Sunday, 5 December 2010



It was the only inexplicable event, so far, this year. When I moved to a new flat, the rest of those last weeks of summer were spent in a horrible way, incomprehensible to anyone else. A trip to Berlin - my one chance to leave all my boxes as they were, the white walls left perfect, and white, and reflecting all the houses around - came to nothing, and I was cast into a kind of limbo of washing teacups and folding sweaters. Staying up till five, listening to old music I found, not getting out in the day and to the sea, despite immaculate skies, and closing my windows to keep the August wasps out.

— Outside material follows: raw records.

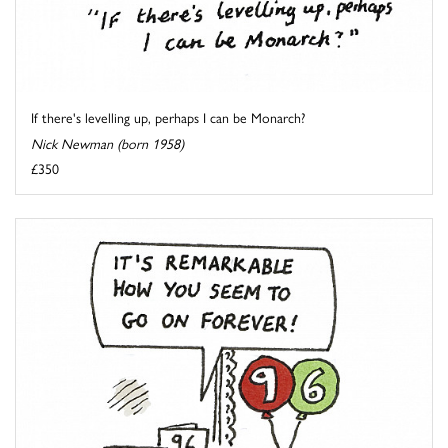
If there's levelling up, perhaps I can be Monarch?
Nick Newman (born 1958)
£350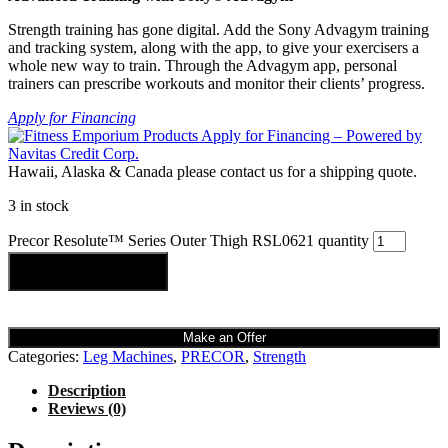
Strength training has gone digital. Add the Sony Advagym training
and tracking system, along with the app, to give your exercisers a
whole new way to train. Through the Advagym app, personal
trainers can prescribe workouts and monitor their clients’ progress.
Apply for Financing
Hawaii, Alaska & Canada please contact us for a shipping quote.
3 in stock
Precor Resolute™ Series Outer Thigh RSL0621 quantity
Add to cart
Make an Offer
Categories:
Leg Machines
,
PRECOR
,
Strength
Description
Reviews (0)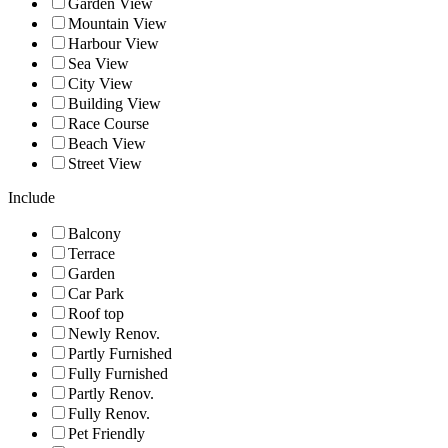
Garden View
Mountain View
Harbour View
Sea View
City View
Building View
Race Course
Beach View
Street View
Include
Balcony
Terrace
Garden
Car Park
Roof top
Newly Renov.
Partly Furnished
Fully Furnished
Partly Renov.
Fully Renov.
Pet Friendly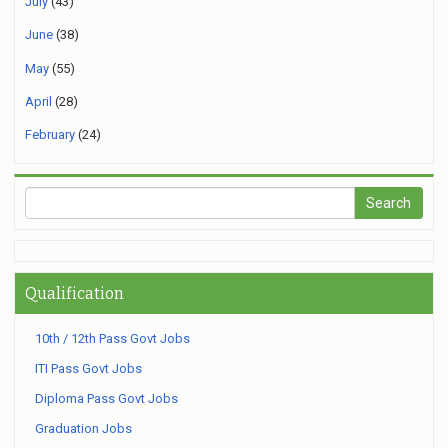
July
(43)
June
(38)
May
(55)
April
(28)
February
(24)
Qualification
10th / 12th Pass Govt Jobs
ITI Pass Govt Jobs
Diploma Pass Govt Jobs
Graduation Jobs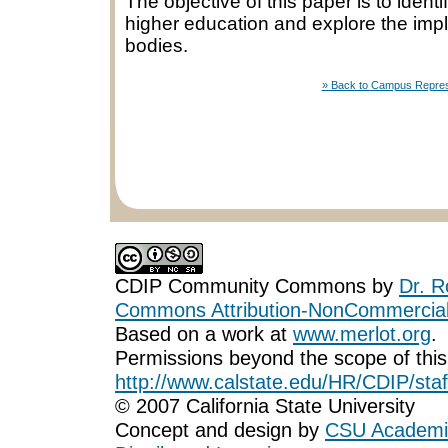
The objective of this paper is to ident
higher education and explore the imp
bodies.
» Back to Campus Represen
CDIP Community Commons
by
Dr. R
Commons Attribution-NonCommercial-
Based on a work at
www.merlot.org
.
Permissions beyond the scope of this
http://www.calstate.edu/HR/CDIP/staf
© 2007 California State University
Concept and design by
CSU Academic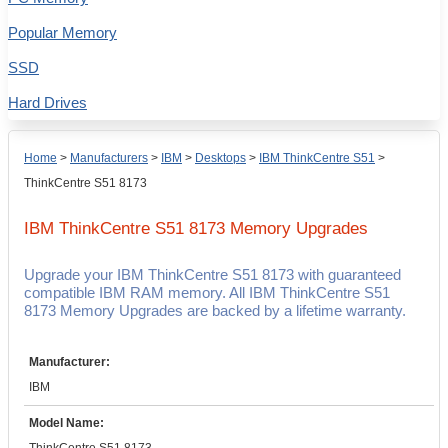
Popular Memory
SSD
Hard Drives
Home
>
Manufacturers
>
IBM
>
Desktops
>
IBM ThinkCentre S51
>
ThinkCentre S51 8173
IBM ThinkCentre S51 8173
Memory Upgrades
Upgrade your IBM ThinkCentre S51 8173 with guaranteed
compatible IBM RAM memory. All IBM ThinkCentre S51
8173 Memory Upgrades are backed by a lifetime warranty.
Manufacturer:
IBM
Model Name: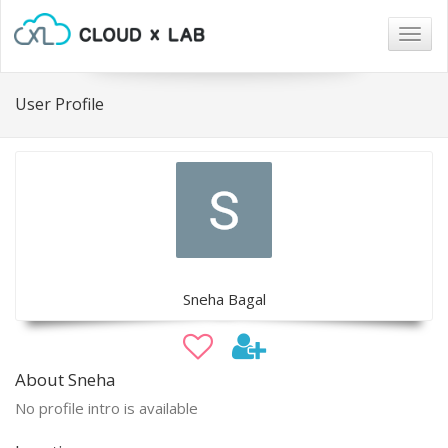
Togg
navig
User Profile
Sneha Bagal
About Sneha
No profile intro is available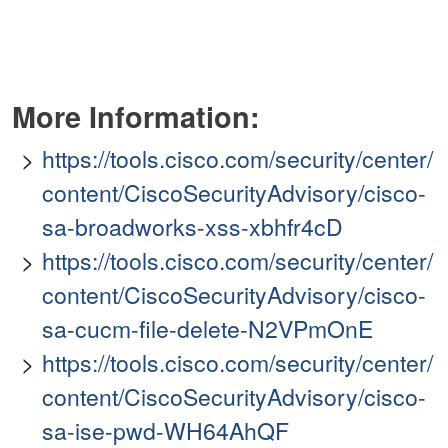
More Information:
https://tools.cisco.com/security/center/
content/CiscoSecurityAdvisory/cisco-
sa-broadworks-xss-xbhfr4cD
https://tools.cisco.com/security/center/
content/CiscoSecurityAdvisory/cisco-
sa-cucm-file-delete-N2VPmOnE
https://tools.cisco.com/security/center/
content/CiscoSecurityAdvisory/cisco-
sa-ise-pwd-WH64AhQF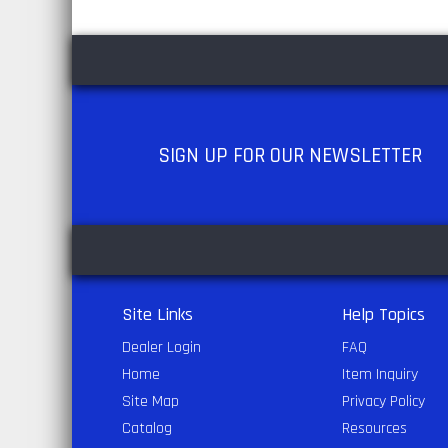
SIGN UP
FOR OUR NEWSLETTER
Site Links
Help Topics
Dealer Login
FAQ
Home
Item Inquiry
Site Map
Privacy Policy
Catalog
Resources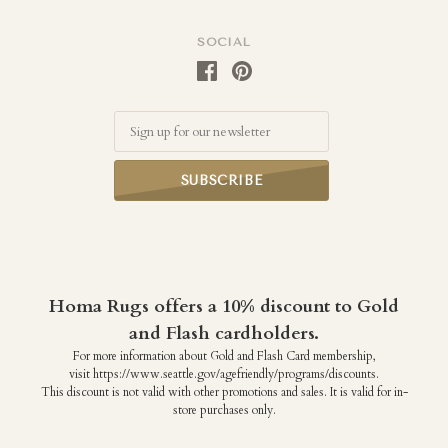
SOCIAL
Email
Homa Rugs offers a 10% discount to Gold
and Flash cardholders.
For more information about Gold and Flash Card membership,
visit https://www.seattle.gov/agefriendly/programs/discounts.
This discount is not valid with other promotions and sales. It is valid for in-
store purchases only.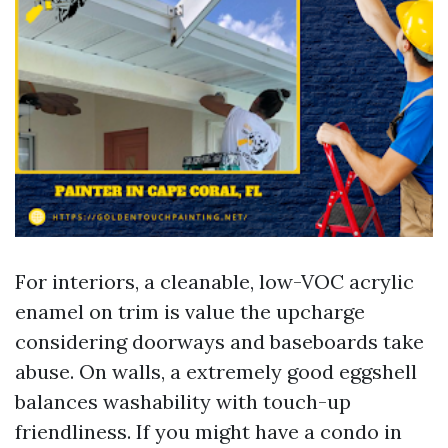
For interiors, a cleanable, low-VOC acrylic
enamel on trim is value the upcharge
considering doorways and baseboards take
abuse. On walls, a extremely good eggshell
balances washability with touch-up
friendliness. If you might have a condo in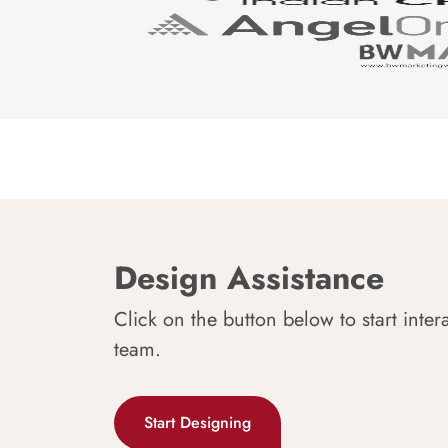
Design Assistance
Click on the button below to start inter
team.
Start Designing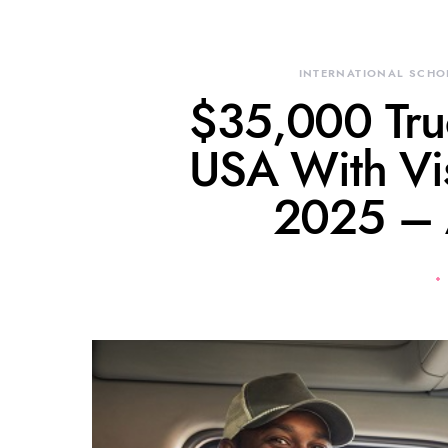
INTERNATIONAL SCHO
$35,000 Truc
USA With Vi
2025 –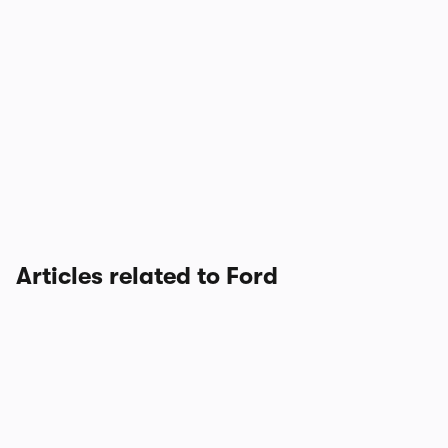
Articles related to Ford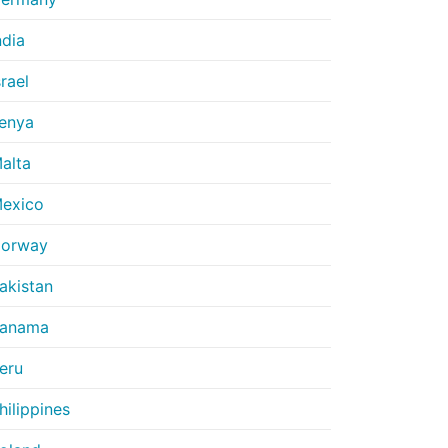
ndia
srael
enya
alta
exico
orway
akistan
anama
eru
hilippines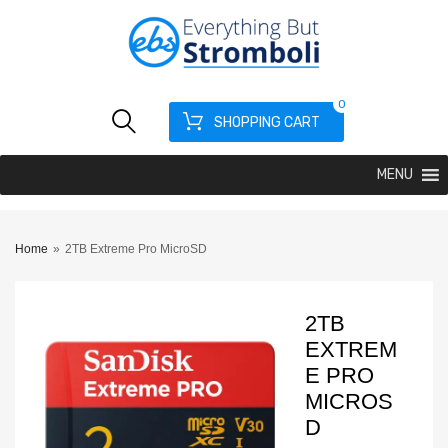
0
SHOPPING CART
MENU
Home
»
2TB Extreme Pro MicroSD
2TB
EXTREM
E PRO
MICROS
D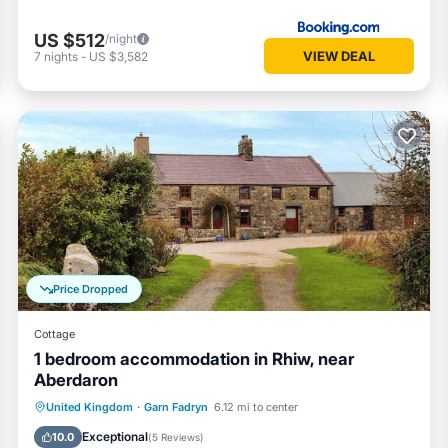
US $512
/night
VIEW DEAL
7
nights
-
US $3,582
Price Dropped
Cottage
1 bedroom accommodation in Rhiw, near
Aberdaron
Parking
Balcony/Terrace
Kitchen
United Kingdom
·
Garn Fadryn
6.12 mi to center
Internet
Exceptional
10.0
(
5 Reviews
)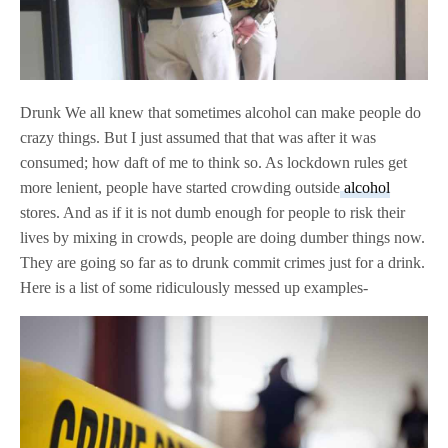
Drunk We all knew that sometimes alcohol can make people do
crazy things. But I just assumed that that was after it was
consumed; how daft of me to think so. As lockdown rules get
more lenient, people have started crowding outside
alcohol
stores. And as if it is not dumb enough for people to risk their
lives by mixing in crowds, people are doing dumber things now.
They are going so far as to drunk commit crimes just for a drink.
Here is a list of some ridiculously messed up examples-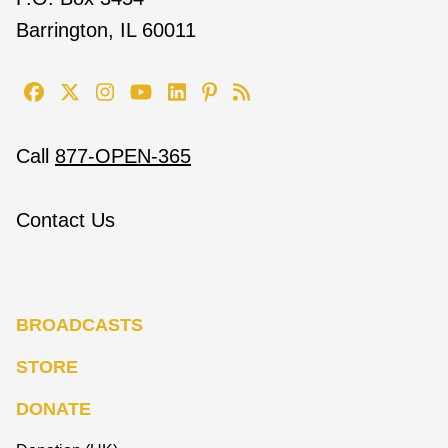
Barrington, IL 60011
Call
877-OPEN-365
Contact Us
BROADCASTS
STORE
DONATE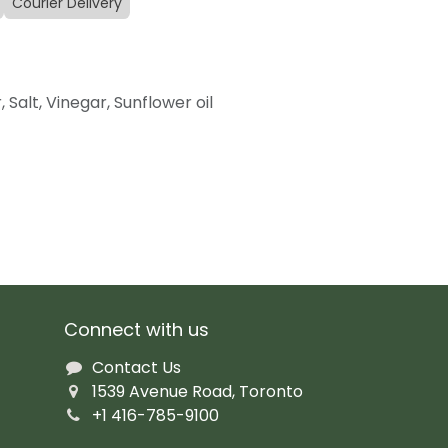
Courier Delivery
, Salt, Vinegar, Sunflower oil
Connect with us
Contact Us
1539 Avenue Road, Toronto
+1 416-785-9100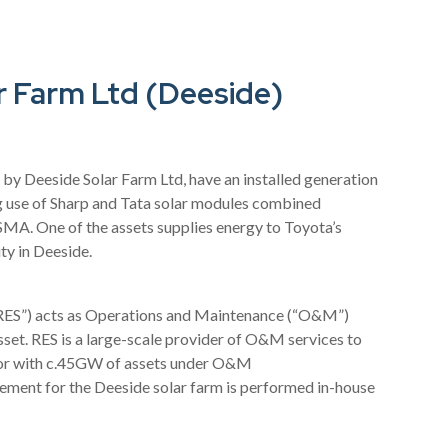
r Farm Ltd (Deeside)
by Deeside Solar Farm Ltd, have an installed generation
use of Sharp and Tata solar modules combined
 SMA. One of the assets supplies energy to Toyota’s
ty in Deeside.
“RES”) acts as Operations and Maintenance (“O&M”)
asset. RES is a large-scale provider of O&M services to
tor with c.45GW of assets under O&M
ent for the Deeside solar farm is performed in-house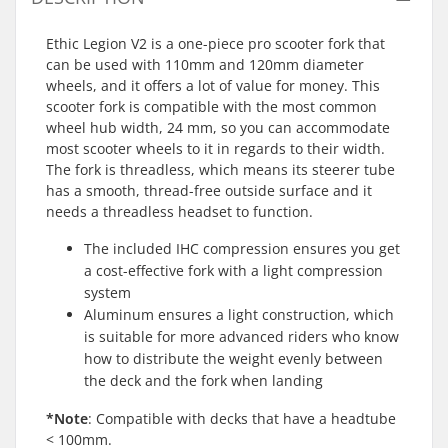
Ethic Legion V2 is a one-piece pro scooter fork that
can be used with 110mm and 120mm diameter
wheels, and it offers a lot of value for money. This
scooter fork is compatible with the most common
wheel hub width, 24 mm, so you can accommodate
most scooter wheels to it in regards to their width.
The fork is threadless, which means its steerer tube
has a smooth, thread-free outside surface and it
needs a threadless headset to function.
The included IHC compression ensures you get
a cost-effective fork with a light compression
system
Aluminum ensures a light construction, which
is suitable for more advanced riders who know
how to distribute the weight evenly between
the deck and the fork when landing
*Note
: Compatible with decks that have a headtube
< 100mm.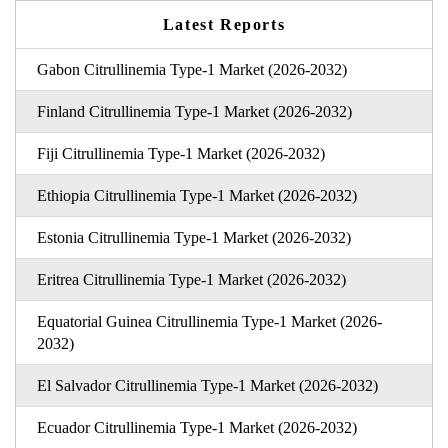
Latest Reports
Gabon Citrullinemia Type-1 Market (2026-2032)
Finland Citrullinemia Type-1 Market (2026-2032)
Fiji Citrullinemia Type-1 Market (2026-2032)
Ethiopia Citrullinemia Type-1 Market (2026-2032)
Estonia Citrullinemia Type-1 Market (2026-2032)
Eritrea Citrullinemia Type-1 Market (2026-2032)
Equatorial Guinea Citrullinemia Type-1 Market (2026-
2032)
El Salvador Citrullinemia Type-1 Market (2026-2032)
Ecuador Citrullinemia Type-1 Market (2026-2032)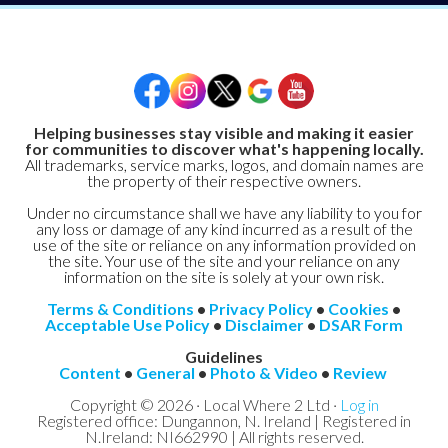
Helping businesses stay visible and making it easier
for communities to discover what's happening locally.
All trademarks, service marks, logos, and domain names are
the property of their respective owners.
Under no circumstance shall we have any liability to you for
any loss or damage of any kind incurred as a result of the
use of the site or reliance on any information provided on
the site. Your use of the site and your reliance on any
information on the site is solely at your own risk.
Terms & Conditions
•
Privacy Policy
•
Cookies
•
Acceptable Use Policy
•
Disclaimer
•
DSAR Form
Guidelines
Content
•
General
•
Photo & Video
•
Review
Copyright © 2026 · Local Where 2 Ltd ·
Log in
Registered office: Dungannon, N. Ireland | Registered in
N.Ireland: NI662990 | All rights reserved.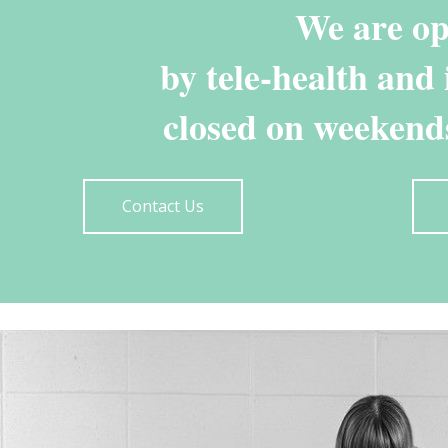
We are o
by tele-health and
closed on weekends
Contact Us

After three weeks of this (of nearly this) I woke up to the fact that it was a Friday evening. The windows on the wasp-free side were giving away signs of people preparing for things they might want to do. The past week had been a surprise of rain, autumn winds, music I heard that I'd neglected looking up before, completely new things. This Friday, things were back as they had been. Stuffy, domestic, calm, and rather empty. When you're so alone with yourself you're aware that nothing that happens to you will be noticed by anyone. In this state, at six o'clock, my clock radio, the ugly piece of white plastic showing the time where I couldn't see it (under the bed), went off into radio mode, where it never is, where it wasn't set, where it couldn't have been, very loudly too, and was suddenly playing me Arabic girl chanting with a presenter voice hurrying different tracks along as if he couldn't play enough of them - and they sounded brilliant. It was just voices, and excitement, and clips of different ideas. Pop tunes cut before they got boring; an absurd world that you'd like to stay in. On my stereo at the same time was my newest record of all (one I'd forgotten to follow the links to), Position Normal, Goodly Time, and the track was "Bubba Dum": unearthly melody-radio singers competing to be on the beat, now snatched somewhere they hadn't belonged to but where you wanted them to be.

I'd like to dedicate chat écoutant la musique to all the listening to music that we do.

The Muffins - Why Pursue It is the first song. It's another one of those sounds with a multitude of ideas tucked into a form that one wants more of, and can be completely happy not to be in control over. They were an American band that seem to me to have wished that they lived somewhere in Kent, slightly earlier on in the seventies.